- [What to do]
Copy every line of the entries that includes the word "Wallpapers".

- [Records]
▬▬▬

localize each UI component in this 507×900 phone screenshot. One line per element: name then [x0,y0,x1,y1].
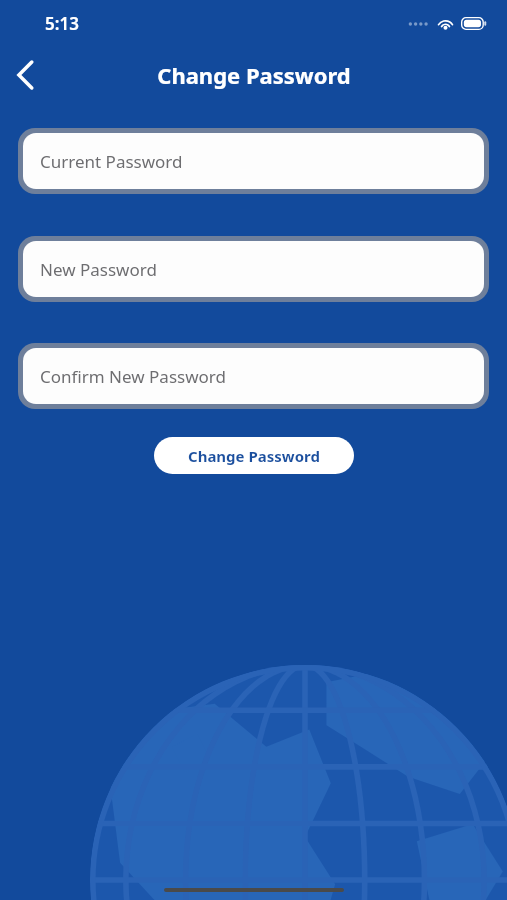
button[interactable]: Current Password [23,133,484,189]
staticText: New Password [40,258,157,281]
button[interactable]: Confirm New Password [23,348,484,404]
staticText: Change Password [188,446,320,466]
staticText: Confirm New Password [40,365,226,388]
button[interactable]: Back [0,50,50,100]
staticText: Current Password [40,150,183,173]
button[interactable]: Change Password [154,437,354,474]
button[interactable]: New Password [23,241,484,297]
staticText: Change Password [157,60,351,90]
staticText: 5:13 [45,12,79,35]
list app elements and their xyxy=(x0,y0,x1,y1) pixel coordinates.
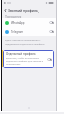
button[interactable]: Telegram xyxy=(2,27,56,36)
staticText: поддержкой отдельного профиля xyxy=(5,42,45,45)
staticText: WhatsApp xyxy=(11,21,25,25)
staticText: Включите, чтобы использовать отдельный п… xyxy=(6,57,46,66)
staticText: Отдельный профиль xyxy=(6,52,36,56)
staticText: Приложения xyxy=(5,15,22,19)
button[interactable]: WhatsApp xyxy=(2,18,56,27)
button[interactable]: Назад xyxy=(3,8,8,13)
button[interactable]: Отдельный профиль xyxy=(3,50,54,68)
staticText: Здесь показаны приложения с xyxy=(5,38,41,41)
staticText: Telegram xyxy=(11,30,24,34)
button[interactable]: Переключатель xyxy=(47,58,52,61)
staticText: Звонкий профиль, звонки… xyxy=(8,8,54,12)
button[interactable]: Переключатель xyxy=(49,30,54,33)
button[interactable]: Переключатель xyxy=(49,21,54,24)
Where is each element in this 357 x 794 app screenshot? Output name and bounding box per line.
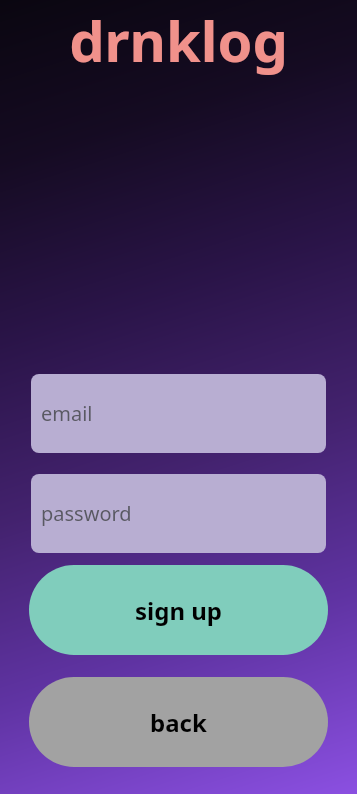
staticText: password [41,500,132,527]
button[interactable]: email [31,374,326,453]
button[interactable]: sign up [29,565,328,655]
staticText: sign up [135,594,222,627]
button[interactable]: password [31,474,326,553]
staticText: back [150,706,207,739]
button[interactable]: back [29,677,328,767]
staticText: drnklog [0,2,357,78]
staticText: email [41,400,93,427]
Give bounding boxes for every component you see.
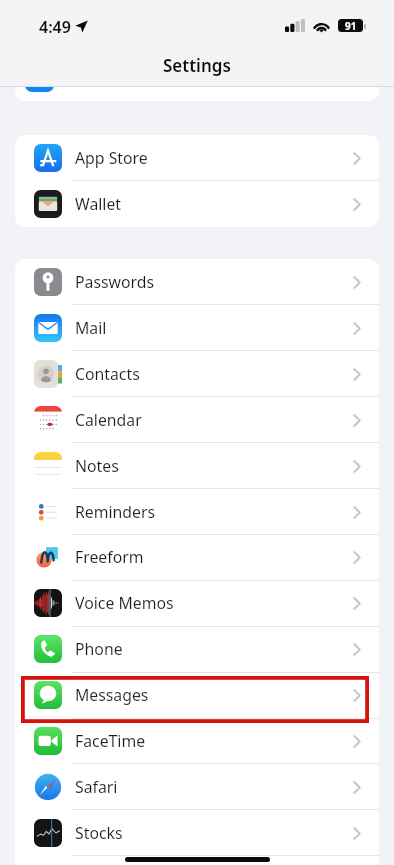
button[interactable]: Weather	[15, 856, 379, 865]
button[interactable]: Reminders	[15, 489, 379, 535]
staticText: Wallet	[75, 193, 122, 215]
staticText: Notes	[75, 455, 119, 477]
staticText: Phone	[75, 638, 123, 660]
button[interactable]: Wallet	[15, 181, 379, 227]
button[interactable]: Messages	[15, 672, 379, 718]
staticText: Reminders	[75, 501, 156, 523]
button[interactable]: Passwords	[15, 259, 379, 305]
staticText: Contacts	[75, 363, 140, 385]
staticText: Voice Memos	[75, 592, 174, 614]
button[interactable]: Freeform	[15, 534, 379, 580]
staticText: App Store	[75, 147, 148, 169]
staticText: FaceTime	[75, 730, 146, 752]
button[interactable]: Phone	[15, 626, 379, 672]
button[interactable]: Voice Memos	[15, 580, 379, 626]
staticText: Calendar	[75, 409, 142, 431]
staticText: Settings	[163, 54, 231, 77]
staticText: 91	[345, 19, 357, 32]
staticText: Messages	[75, 684, 149, 706]
staticText: Safari	[75, 776, 118, 798]
button[interactable]: Contacts	[15, 351, 379, 397]
button[interactable]: FaceTime	[15, 718, 379, 764]
button[interactable]: Stocks	[15, 810, 379, 856]
staticText: 4:49	[39, 16, 71, 38]
button[interactable]: App Store	[15, 135, 379, 181]
staticText: Freeform	[75, 546, 144, 568]
button[interactable]: Mail	[15, 305, 379, 351]
staticText: Stocks	[75, 822, 123, 844]
staticText: Passwords	[75, 271, 155, 293]
button[interactable]: Safari	[15, 764, 379, 810]
staticText: Mail	[75, 317, 107, 339]
button[interactable]: Calendar	[15, 397, 379, 443]
button[interactable]: Notes	[15, 443, 379, 489]
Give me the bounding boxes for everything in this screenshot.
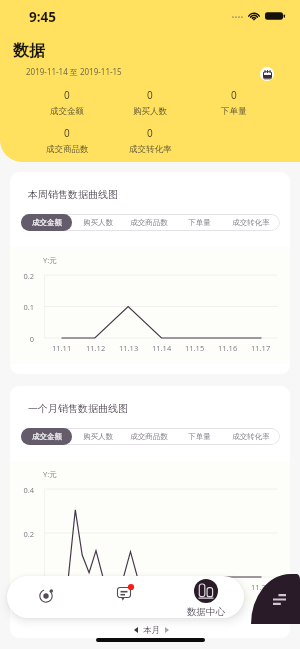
staticText: 0 bbox=[64, 126, 70, 140]
button[interactable]: 成交商品数 bbox=[123, 428, 174, 445]
button[interactable]: Pick date range bbox=[260, 67, 274, 81]
staticText: 2019-11-14 至 2019-11-15 bbox=[26, 66, 122, 77]
staticText: 9:45 bbox=[29, 8, 56, 26]
staticText: 11.13 bbox=[119, 343, 139, 353]
staticText: 下单量 bbox=[188, 218, 211, 227]
staticText: 0 bbox=[231, 88, 237, 102]
button[interactable]: 成交金额 bbox=[21, 214, 72, 231]
staticText: 下单量 bbox=[188, 432, 211, 441]
staticText: 11.16 bbox=[218, 343, 238, 353]
button[interactable]: Next month bbox=[160, 622, 174, 638]
button[interactable]: 数据中心 bbox=[183, 579, 228, 618]
button[interactable]: 购买人数 bbox=[72, 428, 123, 445]
staticText: 成交金额 bbox=[32, 432, 62, 441]
button[interactable]: Menu bbox=[251, 574, 300, 624]
staticText: 0.2 bbox=[17, 271, 34, 281]
staticText: 一个月销售数据曲线图 bbox=[28, 402, 128, 415]
staticText: 0 bbox=[147, 126, 153, 140]
staticText: 成交转化率 bbox=[129, 144, 172, 155]
staticText: 数据 bbox=[13, 41, 45, 61]
button[interactable]: Discover bbox=[33, 583, 58, 608]
staticText: 购买人数 bbox=[83, 218, 113, 227]
staticText: 0.2 bbox=[17, 529, 34, 539]
staticText: 0 bbox=[17, 334, 34, 344]
button[interactable]: 成交转化率 bbox=[225, 214, 276, 231]
button[interactable]: 成交转化率 bbox=[225, 428, 276, 445]
staticText: 成交转化率 bbox=[232, 218, 270, 227]
staticText: 11.12 bbox=[86, 343, 106, 353]
button[interactable]: 购买人数 bbox=[72, 214, 123, 231]
staticText: 本月 bbox=[143, 625, 160, 636]
button[interactable]: Previous month bbox=[129, 622, 143, 638]
button[interactable]: 下单量 bbox=[174, 428, 225, 445]
staticText: 成交商品数 bbox=[130, 432, 168, 441]
staticText: 成交商品数 bbox=[130, 218, 168, 227]
staticText: 11.15 bbox=[185, 343, 205, 353]
staticText: 成交金额 bbox=[50, 106, 84, 117]
staticText: 成交商品数 bbox=[46, 144, 89, 155]
staticText: 0 bbox=[17, 573, 34, 583]
staticText: 购买人数 bbox=[83, 432, 113, 441]
staticText: 0 bbox=[64, 88, 70, 102]
staticText: 0.1 bbox=[17, 302, 34, 312]
staticText: 0 bbox=[147, 88, 153, 102]
staticText: 0.4 bbox=[17, 485, 34, 495]
staticText: 11.20 bbox=[185, 582, 205, 592]
staticText: 成交转化率 bbox=[232, 432, 270, 441]
button[interactable]: Messages bbox=[113, 582, 138, 607]
staticText: 11.17 bbox=[251, 343, 271, 353]
staticText: 11.30 bbox=[251, 582, 271, 592]
button[interactable]: 成交金额 bbox=[21, 428, 72, 445]
staticText: 下单量 bbox=[221, 106, 247, 117]
staticText: Y:元 bbox=[43, 255, 57, 265]
staticText: 数据中心 bbox=[187, 606, 225, 618]
button[interactable]: 成交商品数 bbox=[123, 214, 174, 231]
staticText: 本周销售数据曲线图 bbox=[28, 188, 118, 201]
staticText: 购买人数 bbox=[133, 106, 167, 117]
staticText: 11.11 bbox=[52, 343, 72, 353]
staticText: 成交金额 bbox=[32, 218, 62, 227]
staticText: 11.10 bbox=[119, 582, 139, 592]
staticText: Y:元 bbox=[43, 469, 57, 479]
staticText: 11.14 bbox=[152, 343, 172, 353]
button[interactable]: 下单量 bbox=[174, 214, 225, 231]
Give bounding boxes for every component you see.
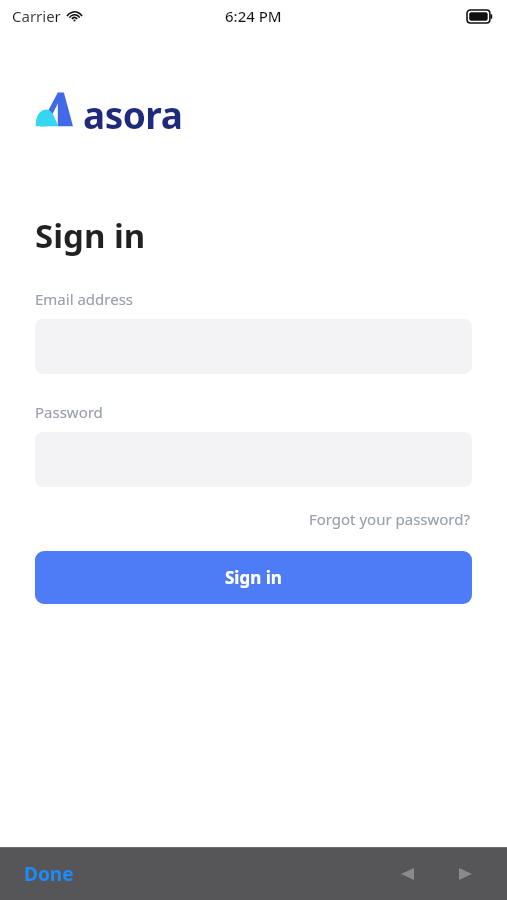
staticText: Carrier (12, 6, 61, 26)
staticText: Email address (35, 289, 134, 309)
button[interactable]: Sign in (35, 551, 472, 604)
staticText: Password (35, 402, 103, 422)
staticText: Sign in (35, 213, 146, 258)
button[interactable]: Forgot your password? (306, 507, 472, 531)
button[interactable]: Previous field (387, 854, 427, 894)
staticText: asora (83, 89, 183, 129)
button[interactable]: Next field (445, 854, 485, 894)
staticText: 6:24 PM (225, 6, 282, 26)
staticText: Sign in (225, 566, 282, 589)
button[interactable]: Done (20, 857, 78, 891)
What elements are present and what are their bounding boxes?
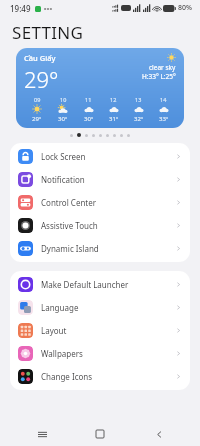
staticText: 19:49 xyxy=(10,3,31,14)
staticText: Assistive Touch xyxy=(41,220,98,231)
button[interactable]: Control Center xyxy=(10,191,190,214)
button[interactable]: Wallpapers xyxy=(10,342,190,365)
staticText: 11 xyxy=(85,96,92,103)
staticText: 30° xyxy=(84,115,94,123)
staticText: 80% xyxy=(178,3,192,13)
staticText: 29° xyxy=(24,64,59,94)
staticText: Wallpapers xyxy=(41,348,83,359)
staticText: Change Icons xyxy=(41,371,93,382)
staticText: SETTING xyxy=(12,21,84,44)
staticText: Cầu Giấy xyxy=(24,53,56,63)
staticText: 29° xyxy=(32,115,42,123)
staticText: 09 xyxy=(34,96,41,103)
staticText: Dynamic Island xyxy=(41,243,99,254)
staticText: Lock Screen xyxy=(41,151,86,162)
button[interactable]: Make Default Launcher xyxy=(10,273,190,296)
button[interactable]: Notification xyxy=(10,168,190,191)
staticText: 30° xyxy=(58,115,68,123)
button[interactable]: Back xyxy=(142,422,176,446)
staticText: 31° xyxy=(109,115,119,123)
button[interactable]: Change Icons xyxy=(10,365,190,388)
button[interactable]: Dynamic Island xyxy=(10,237,190,260)
staticText: Layout xyxy=(41,325,67,336)
button[interactable]: Cầu Giấy xyxy=(16,48,184,128)
staticText: 13 xyxy=(135,96,142,103)
button[interactable]: Assistive Touch xyxy=(10,214,190,237)
staticText: Language xyxy=(41,302,79,313)
button[interactable]: Recent apps xyxy=(25,422,59,446)
staticText: Notification xyxy=(41,174,85,185)
staticText: 32° xyxy=(134,115,144,123)
staticText: 12 xyxy=(110,96,117,103)
staticText: 33° xyxy=(159,115,169,123)
staticText: 10 xyxy=(60,96,67,103)
button[interactable]: Home xyxy=(83,422,117,446)
button[interactable]: Lock Screen xyxy=(10,145,190,168)
staticText: Control Center xyxy=(41,197,97,208)
button[interactable]: Layout xyxy=(10,319,190,342)
staticText: H:33° L:25° xyxy=(142,72,176,81)
staticText: Make Default Launcher xyxy=(41,279,129,290)
staticText: 14 xyxy=(160,96,167,103)
staticText: clear sky xyxy=(149,63,176,72)
button[interactable]: Language xyxy=(10,296,190,319)
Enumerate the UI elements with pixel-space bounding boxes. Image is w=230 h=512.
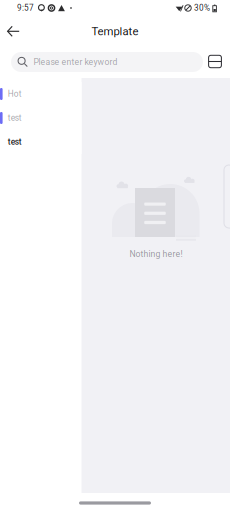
button[interactable]: test [0,130,82,154]
staticText: Template [92,25,138,38]
staticText: Please enter keyword [34,57,118,67]
staticText: test [8,137,22,147]
staticText: Hot [8,89,22,99]
staticText: 9:57 [17,3,34,13]
staticText: 30% [194,3,210,13]
staticText: Nothing here! [130,249,182,259]
staticText: test [8,113,22,123]
button[interactable]: Categories [203,50,227,72]
button[interactable]: Back [0,18,30,46]
button[interactable]: Hot [0,82,82,106]
button[interactable]: test [0,106,82,130]
button[interactable]: Please enter keyword [11,52,203,72]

▬▬▬

- [Written solution]
button[interactable]: Wallpapers xyxy=(10,342,190,365)
staticText: Wallpapers xyxy=(41,348,83,359)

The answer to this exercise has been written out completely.